Der aufrecht stehende Mensch setzt sich besser durch

Der erwünschte Effekt: Der aufrecht stehende Mensch setzt sich besser durch – seine Mitmenschen beachten ihn und seine Anliegen mehr. Natürlich nutzten die Zuhörer die nächstbeste Pause, um dieses einfache Rezept gleich einmal auszuprobieren. Kreuz und quer durch Amerika hängen Konzernchefs und solche, die es werden wollen, an Cuddys Lippen.

Die These rund um die Power-Pose hat die 42-Jährige zu einer Berühmtheit gemacht. Im Jahr 2012 in Maine gab sie auf der Ideen-Konferenz Ted einen sogenannten Ted-Talk zu dem Thema. Das Video stieg zum zweitmeistgesehenen Vortrag der berühmten Konferenz-Serie auf. Die Facebook-Vize Sheryl Sandberg nennt sich selbst nicht nur einen grossen Fan, sondern engagierte Cuddy gleich als Beraterin für ihre «Lean-In»-Initiative, mit der sie Frauen zu mehr Selbstbewusstsein und Erfolg im Beruf bringen möchte.

Zusammenhang von Haltung und Hormonen erforscht

Das Interessante an Cuddy ist, dass sie ihre Trainingsprogramme mit ihrer Forschungstätigkeit in Harvard kombiniert. Immer wieder testete sie beispielsweise den Zusammenhang von Haltung und Hormonen: In Cuddys Versuchsanordnung mass sie bei Probanden die Hormonniveaus nach je einer Minute in zwei Power-Posen.
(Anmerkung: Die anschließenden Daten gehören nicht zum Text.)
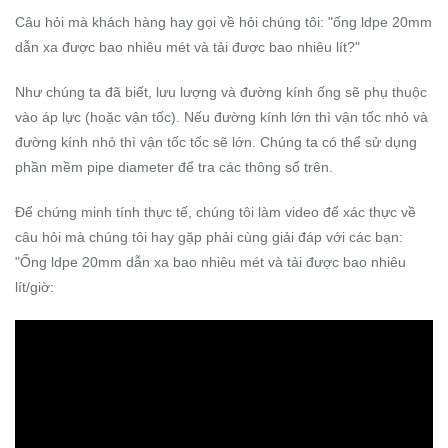
Câu hỏi mà khách hàng hay gọi về hỏi chúng tôi: "ống ldpe 20mm
dẫn xa được bao nhiêu mét và tải được bao nhiêu lít?"
Như chúng ta đã biết, lưu lượng và đường kính ống sẽ phụ thuộc
vào áp lực (hoặc vận tốc). Nếu đường kính lớn thì vận tốc nhỏ và
đường kính nhỏ thì vận tốc tốc sẽ lớn. Chúng ta có thể sử dụng
phần mềm pipe diameter để tra các thông số trên.
Để chứng minh tính thực tế, chúng tôi làm video để xác thực về
câu hỏi mà chúng tôi hay gặp phải cùng giải đáp với các bạn:
"Ống ldpe 20mm dẫn xa bao nhiêu mét và tải được bao nhiêu
lít/giờ:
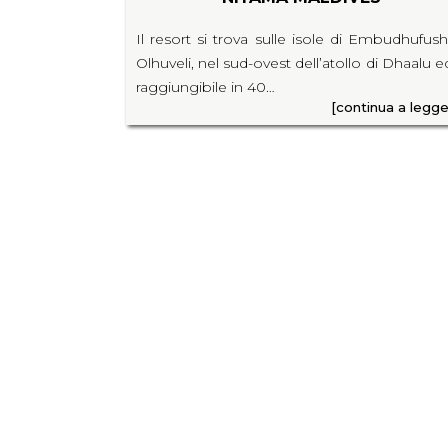
Il resort si trova sulle isole di Embudhufush
Olhuveli, nel sud-ovest dell’atollo di Dhaalu e
raggiungibile in 40…
[continua a legge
Diejenigen mit der selbstbewussten Haltung verzeichneten nach nur zwei Minuten einen Anstieg des Testosteronwertes um 19 Prozent, bei den Versuchsteilnehmern in Low-Power-Posen fiel der Testosteronwert um 10 Prozent. Die Ergebnisse verblüfften: Es waren spürbare Unterschiede in den Körperhormonen zu erkennen. «Wenn man diesen Effekt schon nach zwei Minuten messen kann – stellen Sie sich dann erst vor, wie er sich nach einem Jahr im Chefsessel auswirkt», sagt Cuddy.